俺達はここでギャスパーの停止訓練を行っている。
訓練の内容は俺が投げたバレーのボールをギャスパーが停止させるというものだ。
ただ、そのままの状態でやると力が暴走するかもしれないので、アザゼルさんのアドバイス通り、匙の神器でギャスパーの力を散らせている。
頭にラインが繋がっているから、かなり不格好だけどね。
「よーし、いくぞギャスパー」
「は、はいぃぃ!!」
俺がボールを投げる。
そして、ギャスパーがボールを止めようと神器を発動させるが、
「あ、またか」
ボールだけを停止させたいんだけど、視界に映したもの全てを停止させてしまう。
なので、ギャスパーの視界に入っている匙やアーシアも止まっている状態だ。
つーか、この隙にギャスパーが逃げようとしてるし。
「こらこら、逃げるな」
「な、なんで動けるんですかぁぁぁ!?」
「おまえ、それが俺に効かないこと忘れてないか?」
▽
それから暫くの間、訓練を続けてみたけど、やはり匙に力を吸いとってもらわないと制御できないみたいだ。

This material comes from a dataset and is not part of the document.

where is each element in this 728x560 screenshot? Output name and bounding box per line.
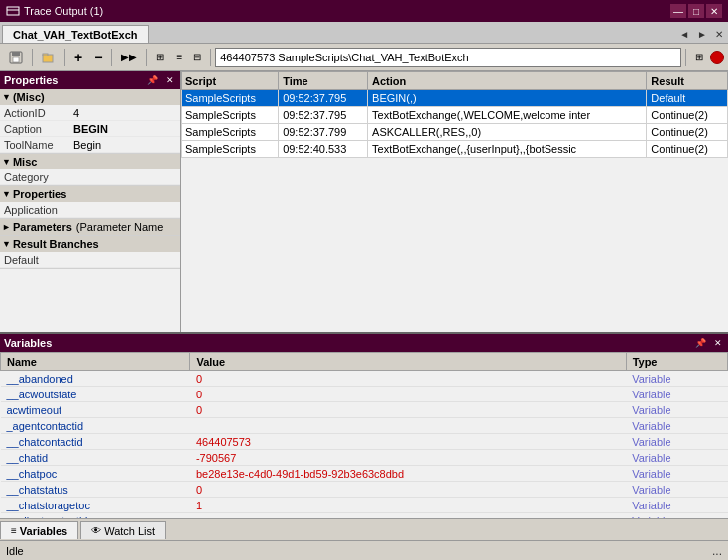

「うーん、中々うまくいかないな。そういえば、アザゼルさんが言ってたな。俺の血を飲めば良いって」
「絶対にいやですぅぅぅ!」
「おまえ、吸血鬼なんだろ?」
「生臭いのダメぇぇぇぇ!」
しゃがみこんで嫌々と首を横に振るギャスパー。
おまえ、本当に吸血鬼かよ?
吸血鬼って血を吸うものだろう?
「ヘタれヴァンパイア」
「うわぁぁぁん! 小猫ちゃんがいじめるぅぅ!」
小猫ちゃんの無情な一言に泣くギャスパーであった。